> **How to complete this task**:
Using the data below, set down every line from the one containing "<instances>...</instances> (empty list" through the one containing "Segment: small bowel. (SVG masks)", inclusive and unchanged. Pictures are to be skipped.

Data provided Block Start

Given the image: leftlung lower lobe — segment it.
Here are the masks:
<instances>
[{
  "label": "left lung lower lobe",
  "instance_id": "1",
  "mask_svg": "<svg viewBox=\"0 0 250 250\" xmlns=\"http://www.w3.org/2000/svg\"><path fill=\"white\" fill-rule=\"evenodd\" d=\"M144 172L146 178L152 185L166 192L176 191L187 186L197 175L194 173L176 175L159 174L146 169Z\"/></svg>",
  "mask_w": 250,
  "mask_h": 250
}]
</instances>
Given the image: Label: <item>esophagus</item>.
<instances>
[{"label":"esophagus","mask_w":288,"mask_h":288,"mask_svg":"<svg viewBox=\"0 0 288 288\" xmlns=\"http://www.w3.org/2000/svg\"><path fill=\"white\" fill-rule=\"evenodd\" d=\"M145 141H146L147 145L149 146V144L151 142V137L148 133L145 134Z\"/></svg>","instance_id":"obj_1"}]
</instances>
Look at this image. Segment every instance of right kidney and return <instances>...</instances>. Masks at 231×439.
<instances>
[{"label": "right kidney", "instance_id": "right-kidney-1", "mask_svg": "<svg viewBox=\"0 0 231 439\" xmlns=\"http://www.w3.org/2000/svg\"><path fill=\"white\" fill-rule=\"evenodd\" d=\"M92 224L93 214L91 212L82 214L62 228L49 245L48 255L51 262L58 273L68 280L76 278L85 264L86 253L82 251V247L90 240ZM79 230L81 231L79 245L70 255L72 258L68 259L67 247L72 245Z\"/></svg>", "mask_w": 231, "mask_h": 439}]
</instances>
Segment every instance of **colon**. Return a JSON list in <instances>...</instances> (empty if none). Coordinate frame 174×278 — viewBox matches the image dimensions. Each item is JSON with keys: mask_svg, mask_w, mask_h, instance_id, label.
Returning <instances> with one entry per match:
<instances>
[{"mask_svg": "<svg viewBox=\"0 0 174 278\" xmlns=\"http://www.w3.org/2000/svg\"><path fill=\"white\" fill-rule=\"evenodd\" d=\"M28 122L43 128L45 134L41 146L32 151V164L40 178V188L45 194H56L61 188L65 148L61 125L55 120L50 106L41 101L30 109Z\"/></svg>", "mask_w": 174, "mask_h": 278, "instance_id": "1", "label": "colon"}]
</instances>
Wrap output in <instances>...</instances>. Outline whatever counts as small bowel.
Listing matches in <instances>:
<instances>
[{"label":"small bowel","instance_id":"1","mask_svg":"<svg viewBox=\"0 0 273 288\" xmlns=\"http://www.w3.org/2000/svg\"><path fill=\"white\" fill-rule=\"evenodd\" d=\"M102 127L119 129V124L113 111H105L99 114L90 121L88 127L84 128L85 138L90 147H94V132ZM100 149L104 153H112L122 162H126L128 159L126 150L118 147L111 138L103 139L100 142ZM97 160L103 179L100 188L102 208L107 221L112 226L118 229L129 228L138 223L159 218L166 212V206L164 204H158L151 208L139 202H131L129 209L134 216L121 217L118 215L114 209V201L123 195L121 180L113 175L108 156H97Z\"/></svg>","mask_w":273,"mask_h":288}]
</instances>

Data provided Block End
Data provided Block Start

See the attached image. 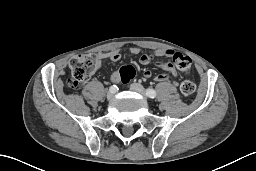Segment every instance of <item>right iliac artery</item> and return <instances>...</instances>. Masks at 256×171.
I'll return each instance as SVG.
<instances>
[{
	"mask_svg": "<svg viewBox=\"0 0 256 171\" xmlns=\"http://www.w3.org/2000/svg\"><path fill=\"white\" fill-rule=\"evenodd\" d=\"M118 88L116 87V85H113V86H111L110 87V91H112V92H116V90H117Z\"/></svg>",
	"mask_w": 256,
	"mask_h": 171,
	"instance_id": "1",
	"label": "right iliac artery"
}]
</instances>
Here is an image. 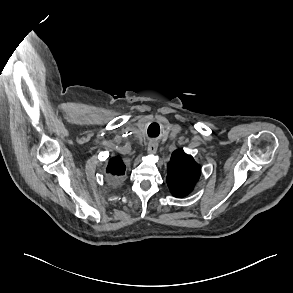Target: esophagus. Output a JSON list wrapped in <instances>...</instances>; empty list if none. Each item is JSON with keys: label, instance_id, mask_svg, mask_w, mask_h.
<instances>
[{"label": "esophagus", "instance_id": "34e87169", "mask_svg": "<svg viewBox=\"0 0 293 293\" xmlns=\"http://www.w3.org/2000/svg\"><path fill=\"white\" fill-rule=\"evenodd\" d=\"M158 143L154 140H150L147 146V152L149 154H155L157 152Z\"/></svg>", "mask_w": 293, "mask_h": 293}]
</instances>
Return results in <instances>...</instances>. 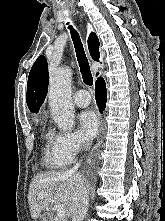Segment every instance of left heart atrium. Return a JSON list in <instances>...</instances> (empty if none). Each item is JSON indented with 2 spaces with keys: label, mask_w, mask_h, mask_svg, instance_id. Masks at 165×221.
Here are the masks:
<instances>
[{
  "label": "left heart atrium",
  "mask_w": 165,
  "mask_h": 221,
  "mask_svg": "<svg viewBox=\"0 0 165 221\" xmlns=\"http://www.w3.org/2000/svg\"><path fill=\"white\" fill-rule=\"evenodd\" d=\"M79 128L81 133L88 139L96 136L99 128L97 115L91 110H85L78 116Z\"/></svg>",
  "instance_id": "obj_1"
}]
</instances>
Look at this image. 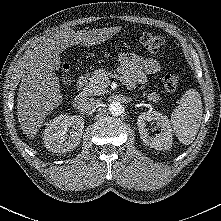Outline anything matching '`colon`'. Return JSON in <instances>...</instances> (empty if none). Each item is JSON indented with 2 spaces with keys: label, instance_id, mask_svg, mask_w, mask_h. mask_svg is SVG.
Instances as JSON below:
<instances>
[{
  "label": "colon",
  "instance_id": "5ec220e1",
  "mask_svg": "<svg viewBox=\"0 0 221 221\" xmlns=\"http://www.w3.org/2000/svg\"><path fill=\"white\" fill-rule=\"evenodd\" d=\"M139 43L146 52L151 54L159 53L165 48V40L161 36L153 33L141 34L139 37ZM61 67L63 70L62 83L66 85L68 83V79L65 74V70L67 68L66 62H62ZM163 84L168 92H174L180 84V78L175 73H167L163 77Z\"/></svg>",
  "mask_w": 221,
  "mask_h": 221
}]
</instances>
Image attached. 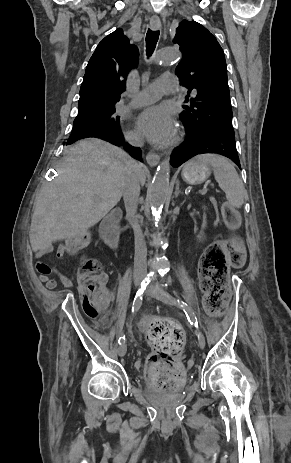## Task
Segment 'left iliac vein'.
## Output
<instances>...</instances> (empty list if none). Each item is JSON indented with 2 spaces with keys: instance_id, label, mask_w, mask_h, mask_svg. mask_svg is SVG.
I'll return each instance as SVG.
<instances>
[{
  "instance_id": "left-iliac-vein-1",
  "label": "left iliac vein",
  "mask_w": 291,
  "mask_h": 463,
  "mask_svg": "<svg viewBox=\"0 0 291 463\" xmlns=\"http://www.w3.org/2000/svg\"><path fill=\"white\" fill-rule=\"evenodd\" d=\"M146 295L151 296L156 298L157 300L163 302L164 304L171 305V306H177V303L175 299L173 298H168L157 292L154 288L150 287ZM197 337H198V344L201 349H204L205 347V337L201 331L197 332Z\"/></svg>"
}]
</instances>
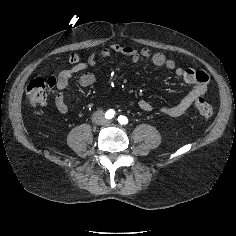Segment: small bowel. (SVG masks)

Data provided Block End

> **Solution**:
<instances>...</instances> (empty list if none). Each item is JSON indented with 2 spaces with keys: instance_id, label, mask_w, mask_h, mask_svg. mask_svg is SVG.
I'll return each instance as SVG.
<instances>
[{
  "instance_id": "left-iliac-vein-1",
  "label": "left iliac vein",
  "mask_w": 291,
  "mask_h": 463,
  "mask_svg": "<svg viewBox=\"0 0 291 463\" xmlns=\"http://www.w3.org/2000/svg\"><path fill=\"white\" fill-rule=\"evenodd\" d=\"M146 295L151 296L156 298L157 300L163 302L164 304L171 305V306H177V303L175 299L173 298H168L157 292L154 288L150 287ZM197 337H198V344L201 349H204L205 347V337L201 331L197 332Z\"/></svg>"
}]
</instances>
Segment: small bowel. (SVG masks)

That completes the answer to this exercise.